▸ **EXERCISE DETAILS**:
Quote exactly and only this range of lines in the data below: the line that holds "Identify the location of St." to the line that holds "This screenshot has height=1676, width=789.", both included.

---- MATERIAL FOR THE TASK

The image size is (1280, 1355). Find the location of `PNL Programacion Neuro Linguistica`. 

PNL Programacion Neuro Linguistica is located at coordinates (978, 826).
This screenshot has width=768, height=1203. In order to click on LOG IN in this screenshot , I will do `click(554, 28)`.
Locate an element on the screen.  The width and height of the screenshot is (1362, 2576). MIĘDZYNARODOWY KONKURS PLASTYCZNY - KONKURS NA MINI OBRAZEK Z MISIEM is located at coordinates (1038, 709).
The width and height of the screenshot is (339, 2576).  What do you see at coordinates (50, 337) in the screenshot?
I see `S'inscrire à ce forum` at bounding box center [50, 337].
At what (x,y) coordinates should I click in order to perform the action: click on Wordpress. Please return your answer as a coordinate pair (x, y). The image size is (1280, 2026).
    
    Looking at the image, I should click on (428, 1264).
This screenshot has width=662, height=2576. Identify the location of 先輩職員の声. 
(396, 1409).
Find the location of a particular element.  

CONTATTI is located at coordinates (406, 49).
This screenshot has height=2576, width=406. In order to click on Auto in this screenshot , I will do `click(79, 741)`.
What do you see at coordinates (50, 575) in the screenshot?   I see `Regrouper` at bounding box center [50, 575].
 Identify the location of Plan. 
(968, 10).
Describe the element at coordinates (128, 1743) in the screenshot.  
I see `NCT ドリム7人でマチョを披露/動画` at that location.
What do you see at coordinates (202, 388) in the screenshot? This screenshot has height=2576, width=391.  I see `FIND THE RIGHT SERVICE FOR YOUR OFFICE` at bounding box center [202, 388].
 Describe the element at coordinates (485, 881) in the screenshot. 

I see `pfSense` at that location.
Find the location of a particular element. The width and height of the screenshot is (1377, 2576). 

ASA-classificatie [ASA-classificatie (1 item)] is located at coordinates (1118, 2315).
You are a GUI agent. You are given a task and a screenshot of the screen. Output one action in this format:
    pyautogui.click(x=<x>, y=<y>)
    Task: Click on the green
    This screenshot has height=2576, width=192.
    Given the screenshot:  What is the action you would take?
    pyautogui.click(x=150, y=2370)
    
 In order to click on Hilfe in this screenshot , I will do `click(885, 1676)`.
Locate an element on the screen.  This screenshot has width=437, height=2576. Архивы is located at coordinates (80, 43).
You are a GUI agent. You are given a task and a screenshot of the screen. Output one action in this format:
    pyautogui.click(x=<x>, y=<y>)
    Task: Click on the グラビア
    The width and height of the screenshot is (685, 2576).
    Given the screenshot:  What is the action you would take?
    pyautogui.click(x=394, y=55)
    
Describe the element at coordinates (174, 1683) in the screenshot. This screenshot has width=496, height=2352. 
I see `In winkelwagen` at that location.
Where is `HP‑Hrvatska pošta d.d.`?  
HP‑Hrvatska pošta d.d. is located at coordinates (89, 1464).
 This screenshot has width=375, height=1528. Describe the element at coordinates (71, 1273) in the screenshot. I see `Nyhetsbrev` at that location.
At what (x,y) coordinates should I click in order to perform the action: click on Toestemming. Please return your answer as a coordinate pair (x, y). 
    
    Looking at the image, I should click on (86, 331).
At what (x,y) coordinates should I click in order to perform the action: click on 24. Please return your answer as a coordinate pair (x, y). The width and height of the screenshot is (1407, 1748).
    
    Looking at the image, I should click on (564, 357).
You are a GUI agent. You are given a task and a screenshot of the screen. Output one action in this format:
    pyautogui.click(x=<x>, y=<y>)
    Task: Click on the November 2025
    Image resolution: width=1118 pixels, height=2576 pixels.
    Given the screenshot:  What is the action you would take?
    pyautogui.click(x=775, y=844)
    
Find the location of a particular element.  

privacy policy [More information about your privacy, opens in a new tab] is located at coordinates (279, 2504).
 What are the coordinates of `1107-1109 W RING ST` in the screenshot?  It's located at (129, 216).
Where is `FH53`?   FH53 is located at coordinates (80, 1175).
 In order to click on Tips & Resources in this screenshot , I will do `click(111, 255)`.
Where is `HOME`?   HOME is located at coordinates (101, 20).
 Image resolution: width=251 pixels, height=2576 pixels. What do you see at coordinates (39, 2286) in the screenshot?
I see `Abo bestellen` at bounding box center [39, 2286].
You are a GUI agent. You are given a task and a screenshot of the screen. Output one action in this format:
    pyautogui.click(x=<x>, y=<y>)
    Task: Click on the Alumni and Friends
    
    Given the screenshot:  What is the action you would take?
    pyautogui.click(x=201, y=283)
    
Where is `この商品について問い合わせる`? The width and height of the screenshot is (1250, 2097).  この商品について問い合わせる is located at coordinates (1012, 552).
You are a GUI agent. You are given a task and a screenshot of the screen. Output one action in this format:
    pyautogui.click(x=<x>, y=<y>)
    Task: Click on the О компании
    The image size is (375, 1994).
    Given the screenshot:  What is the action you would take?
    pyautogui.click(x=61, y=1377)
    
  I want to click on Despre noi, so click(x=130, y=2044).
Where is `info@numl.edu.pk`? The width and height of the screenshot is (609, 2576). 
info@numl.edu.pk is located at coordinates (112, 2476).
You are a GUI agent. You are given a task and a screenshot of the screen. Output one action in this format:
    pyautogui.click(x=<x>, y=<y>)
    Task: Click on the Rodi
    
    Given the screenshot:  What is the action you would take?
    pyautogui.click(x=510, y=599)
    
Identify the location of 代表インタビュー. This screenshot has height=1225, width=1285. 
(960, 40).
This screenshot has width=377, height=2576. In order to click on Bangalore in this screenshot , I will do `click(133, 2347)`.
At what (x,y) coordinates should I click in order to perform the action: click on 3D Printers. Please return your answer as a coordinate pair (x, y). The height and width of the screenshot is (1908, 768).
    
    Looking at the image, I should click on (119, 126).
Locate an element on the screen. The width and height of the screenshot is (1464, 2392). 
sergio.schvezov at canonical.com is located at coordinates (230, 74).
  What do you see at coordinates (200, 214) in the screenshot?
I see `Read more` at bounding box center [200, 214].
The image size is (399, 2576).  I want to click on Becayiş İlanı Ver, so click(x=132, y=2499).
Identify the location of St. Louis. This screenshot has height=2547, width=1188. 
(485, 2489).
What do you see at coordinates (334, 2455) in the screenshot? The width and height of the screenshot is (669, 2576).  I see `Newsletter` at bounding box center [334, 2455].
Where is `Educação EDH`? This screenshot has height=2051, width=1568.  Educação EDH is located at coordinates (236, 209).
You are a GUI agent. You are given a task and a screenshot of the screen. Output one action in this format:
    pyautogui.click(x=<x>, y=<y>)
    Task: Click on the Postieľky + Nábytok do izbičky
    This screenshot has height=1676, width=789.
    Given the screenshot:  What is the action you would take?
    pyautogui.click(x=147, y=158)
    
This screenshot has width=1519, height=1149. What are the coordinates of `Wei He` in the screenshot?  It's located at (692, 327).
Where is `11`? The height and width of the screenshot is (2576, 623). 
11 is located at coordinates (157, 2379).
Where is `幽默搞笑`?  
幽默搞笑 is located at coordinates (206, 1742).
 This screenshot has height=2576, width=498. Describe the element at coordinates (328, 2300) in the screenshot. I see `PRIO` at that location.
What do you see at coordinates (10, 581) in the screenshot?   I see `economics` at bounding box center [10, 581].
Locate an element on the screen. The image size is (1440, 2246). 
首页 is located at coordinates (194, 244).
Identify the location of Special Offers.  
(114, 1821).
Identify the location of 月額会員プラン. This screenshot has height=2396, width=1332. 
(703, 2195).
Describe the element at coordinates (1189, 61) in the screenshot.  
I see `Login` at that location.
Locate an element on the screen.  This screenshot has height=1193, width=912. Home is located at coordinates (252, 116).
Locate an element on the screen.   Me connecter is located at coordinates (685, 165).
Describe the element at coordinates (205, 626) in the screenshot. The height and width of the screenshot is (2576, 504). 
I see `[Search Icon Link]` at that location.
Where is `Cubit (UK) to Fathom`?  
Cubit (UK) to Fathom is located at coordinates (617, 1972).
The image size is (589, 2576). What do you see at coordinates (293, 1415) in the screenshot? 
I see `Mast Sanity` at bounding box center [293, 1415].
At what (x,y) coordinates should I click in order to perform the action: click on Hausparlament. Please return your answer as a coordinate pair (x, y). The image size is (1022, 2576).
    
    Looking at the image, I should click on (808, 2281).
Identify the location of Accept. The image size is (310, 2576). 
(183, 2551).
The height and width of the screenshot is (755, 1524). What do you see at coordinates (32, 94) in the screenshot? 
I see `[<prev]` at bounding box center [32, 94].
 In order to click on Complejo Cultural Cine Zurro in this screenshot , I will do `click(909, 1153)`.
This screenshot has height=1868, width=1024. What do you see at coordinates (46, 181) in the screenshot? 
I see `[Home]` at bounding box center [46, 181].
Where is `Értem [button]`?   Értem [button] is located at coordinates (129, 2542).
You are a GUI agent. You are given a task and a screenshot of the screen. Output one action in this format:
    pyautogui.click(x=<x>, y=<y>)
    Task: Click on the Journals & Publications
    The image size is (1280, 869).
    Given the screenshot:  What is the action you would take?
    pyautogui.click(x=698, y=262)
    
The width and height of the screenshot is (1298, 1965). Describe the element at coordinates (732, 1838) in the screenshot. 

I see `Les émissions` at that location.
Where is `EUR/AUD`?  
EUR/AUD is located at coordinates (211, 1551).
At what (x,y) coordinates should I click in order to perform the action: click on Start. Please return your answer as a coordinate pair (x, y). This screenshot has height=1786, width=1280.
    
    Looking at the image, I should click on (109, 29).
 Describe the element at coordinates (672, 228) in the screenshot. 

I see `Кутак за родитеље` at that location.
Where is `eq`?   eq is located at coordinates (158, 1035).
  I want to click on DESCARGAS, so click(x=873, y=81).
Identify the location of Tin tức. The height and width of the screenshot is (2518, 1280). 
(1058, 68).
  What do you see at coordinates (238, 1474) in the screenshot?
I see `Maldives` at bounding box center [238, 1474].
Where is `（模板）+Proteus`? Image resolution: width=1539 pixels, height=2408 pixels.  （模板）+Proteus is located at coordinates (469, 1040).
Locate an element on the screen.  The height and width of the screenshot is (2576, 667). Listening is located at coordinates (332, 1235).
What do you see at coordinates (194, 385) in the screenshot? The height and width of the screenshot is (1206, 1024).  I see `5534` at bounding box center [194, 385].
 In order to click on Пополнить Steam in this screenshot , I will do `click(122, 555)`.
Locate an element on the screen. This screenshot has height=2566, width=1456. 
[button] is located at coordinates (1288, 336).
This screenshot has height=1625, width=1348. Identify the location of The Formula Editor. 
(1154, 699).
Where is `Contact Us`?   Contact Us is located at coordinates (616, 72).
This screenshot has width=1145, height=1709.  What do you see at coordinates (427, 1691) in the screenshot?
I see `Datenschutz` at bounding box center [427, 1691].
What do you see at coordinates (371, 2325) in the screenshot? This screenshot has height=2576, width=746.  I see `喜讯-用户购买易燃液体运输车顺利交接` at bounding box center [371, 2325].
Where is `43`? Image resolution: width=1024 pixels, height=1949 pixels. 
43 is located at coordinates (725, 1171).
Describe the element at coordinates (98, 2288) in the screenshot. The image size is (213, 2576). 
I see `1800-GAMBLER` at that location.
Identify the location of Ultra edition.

--------

▸ **WRITTEN ANSWER**:
Identify the location of St. Louis. This screenshot has height=2547, width=1188. 
(485, 2489).
What do you see at coordinates (334, 2455) in the screenshot? The width and height of the screenshot is (669, 2576).  I see `Newsletter` at bounding box center [334, 2455].
Where is `Educação EDH`? This screenshot has height=2051, width=1568.  Educação EDH is located at coordinates (236, 209).
You are a GUI agent. You are given a task and a screenshot of the screen. Output one action in this format:
    pyautogui.click(x=<x>, y=<y>)
    Task: Click on the Postieľky + Nábytok do izbičky
    This screenshot has height=1676, width=789.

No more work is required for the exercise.